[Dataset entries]
"""
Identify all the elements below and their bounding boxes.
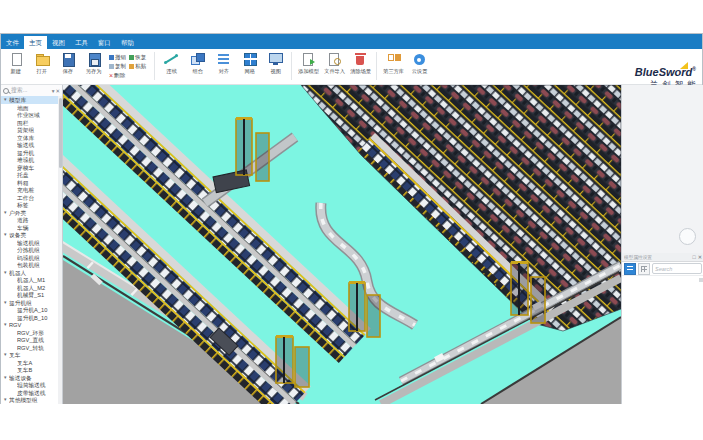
tree-item[interactable]: ▾ 提升机A_10 xyxy=(1,306,58,314)
tree-item[interactable]: ▾ RGV_转轨 xyxy=(1,344,58,352)
undo-mini-icon xyxy=(109,55,114,60)
panel-search-input[interactable]: Search xyxy=(652,263,702,274)
tree-item[interactable]: ▾ 机器人_M1 xyxy=(1,276,58,284)
save-as-icon xyxy=(87,52,102,66)
menu-tab[interactable]: 工具 xyxy=(70,36,93,49)
tree-item[interactable]: ▾ 包装机组 xyxy=(1,261,58,269)
scroll-top-icon[interactable] xyxy=(699,278,703,282)
tree-item[interactable]: ▾ 分拣机组 xyxy=(1,246,58,254)
ribbon-mini-button[interactable]: 撤销 xyxy=(109,54,126,62)
panel-header: 模型属性设置 □ ✕ xyxy=(622,253,703,262)
ribbon-button[interactable]: 第三方库 xyxy=(380,51,406,77)
tree-item[interactable]: ▾ 工作台 xyxy=(1,194,58,202)
close-icon[interactable]: ✕ xyxy=(698,254,702,260)
tree-item-label: 提升机A_10 xyxy=(17,306,47,313)
tree-item[interactable]: ▾ 其他模型组 xyxy=(1,396,58,404)
group-icon xyxy=(190,52,205,66)
ribbon-button[interactable]: 清除场景 xyxy=(347,51,373,77)
tree-item[interactable]: ▾ 叉车B xyxy=(1,366,58,374)
tree-item[interactable]: ▾ 立体库 xyxy=(1,134,58,142)
tree-scrollbar[interactable] xyxy=(58,96,62,404)
tree-item[interactable]: ▾ 叉车A xyxy=(1,359,58,367)
tree-scrollbar-thumb[interactable] xyxy=(59,98,62,168)
tree-item[interactable]: ▾ 辊筒输送线 xyxy=(1,381,58,389)
tree-item[interactable]: ▾ 皮带输送线 xyxy=(1,389,58,397)
ribbon-button[interactable]: 打开 xyxy=(29,51,55,77)
tree-item[interactable]: ▾ 设备类 xyxy=(1,231,58,239)
tree-item[interactable]: ▾ 标签 xyxy=(1,201,58,209)
ribbon-button[interactable]: 添加模型 xyxy=(295,51,321,77)
logo-triangle-icon xyxy=(680,62,688,69)
ribbon-button[interactable]: 云设置 xyxy=(406,51,432,77)
ribbon-button-label: 文件导入 xyxy=(324,67,345,75)
menu-tab[interactable]: 文件 xyxy=(1,36,24,49)
ribbon-button[interactable]: 连线 xyxy=(158,51,184,77)
tree-item-label: 机器人_M2 xyxy=(17,284,45,291)
tree-item[interactable]: ▾ RGV xyxy=(1,321,58,329)
ribbon-button[interactable]: 组合 xyxy=(184,51,210,77)
ribbon-mini-button[interactable]: 复制 xyxy=(109,63,126,71)
properties-area xyxy=(622,85,703,254)
line-icon xyxy=(164,52,179,66)
tree-item[interactable]: ▾ 码垛机组 xyxy=(1,254,58,262)
tree-item[interactable]: ▾ RGV_直线 xyxy=(1,336,58,344)
grid-view-button[interactable] xyxy=(638,263,650,275)
tree-item[interactable]: ▾ 机器人_M2 xyxy=(1,284,58,292)
ribbon-button-label: 新建 xyxy=(11,67,21,75)
ribbon-button[interactable]: 网格 xyxy=(236,51,262,77)
tree-item[interactable]: ▾ RGV_环形 xyxy=(1,329,58,337)
tree-item[interactable]: ▾ 料箱 xyxy=(1,179,58,187)
tree-item[interactable]: ▾ 道路 xyxy=(1,216,58,224)
menu-tab[interactable]: 窗口 xyxy=(93,36,116,49)
tree-item[interactable]: ▾ 提升机 xyxy=(1,149,58,157)
ribbon-button[interactable]: 视图 xyxy=(262,51,288,77)
tree-item[interactable]: ▾ 户外类 xyxy=(1,209,58,217)
ribbon-button-label: 对齐 xyxy=(218,67,228,75)
viewport-3d[interactable] xyxy=(63,85,621,404)
tree-item[interactable]: ▾ 提升机组 xyxy=(1,299,58,307)
menu-tab[interactable]: 帮助 xyxy=(116,36,139,49)
tree-item[interactable]: ▾ 输送线 xyxy=(1,141,58,149)
menu-tab-label: 窗口 xyxy=(98,39,111,46)
menu-tab[interactable]: 主页 xyxy=(24,36,47,49)
tree-item[interactable]: ▾ 提升机B_10 xyxy=(1,314,58,322)
list-view-button[interactable] xyxy=(624,263,636,275)
tree-item[interactable]: ▾ 车辆 xyxy=(1,224,58,232)
tree-item-label: 输送机组 xyxy=(17,239,40,246)
tree-item[interactable]: ▾ 穿梭车 xyxy=(1,164,58,172)
minimize-icon[interactable]: □ xyxy=(693,254,696,260)
ribbon-button[interactable]: 对齐 xyxy=(210,51,236,77)
tree-item[interactable]: ▾ 托盘 xyxy=(1,171,58,179)
ribbon-button[interactable]: 新建 xyxy=(3,51,29,77)
tree-item-label: 围栏 xyxy=(17,119,28,126)
copy-mini-icon xyxy=(109,64,114,69)
tree-item[interactable]: ▾ 机器人 xyxy=(1,269,58,277)
ribbon-mini-button[interactable]: × 删除 xyxy=(109,72,125,80)
file-search-icon xyxy=(327,52,342,66)
tree-item[interactable]: ▾ 输送设备 xyxy=(1,374,58,382)
clear-search-icon[interactable]: ✕ xyxy=(55,88,60,94)
tree-item[interactable]: ▾ 机械臂_S1 xyxy=(1,291,58,299)
tree-item[interactable]: ▾ 地面 xyxy=(1,104,58,112)
chevron-down-icon[interactable]: ▾ xyxy=(52,88,55,94)
tree-item[interactable]: ▾ 模型库 xyxy=(1,96,58,104)
ribbon-button-label: 清除场景 xyxy=(350,67,371,75)
grid-icon xyxy=(242,52,257,66)
tree-search-input[interactable]: 搜索... xyxy=(11,86,51,95)
ribbon-button[interactable]: 另存为 xyxy=(81,51,107,77)
ribbon-mini-button[interactable]: 恢复 xyxy=(129,54,146,62)
ribbon-button[interactable]: 保存 xyxy=(55,51,81,77)
tree-item[interactable]: ▾ 叉车 xyxy=(1,351,58,359)
menu-tab-label: 视图 xyxy=(52,39,65,46)
tree-item[interactable]: ▾ 输送机组 xyxy=(1,239,58,247)
ribbon-button[interactable]: 文件导入 xyxy=(321,51,347,77)
ribbon-mini-button[interactable]: 粘贴 xyxy=(129,63,146,71)
tree-item[interactable]: ▾ 货架组 xyxy=(1,126,58,134)
tree-item[interactable]: ▾ 堆垛机 xyxy=(1,156,58,164)
rotate-widget-icon[interactable] xyxy=(679,228,696,245)
search-icon xyxy=(3,88,9,94)
menu-tab[interactable]: 视图 xyxy=(47,36,70,49)
tree-item[interactable]: ▾ 充电桩 xyxy=(1,186,58,194)
tree-item[interactable]: ▾ 围栏 xyxy=(1,119,58,127)
tree-item[interactable]: ▾ 作业区域 xyxy=(1,111,58,119)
"""
:: ASSIGNMENT ::
Lines with "search" in the records above: copy every one of them.

:: REPLY ::
panel-search-input[interactable]: Search xyxy=(652,263,702,274)
file-search-icon xyxy=(327,52,342,66)
clear-search-icon[interactable]: ✕ xyxy=(55,88,60,94)
tree-search-input[interactable]: 搜索... xyxy=(11,86,51,95)
search-icon xyxy=(3,88,9,94)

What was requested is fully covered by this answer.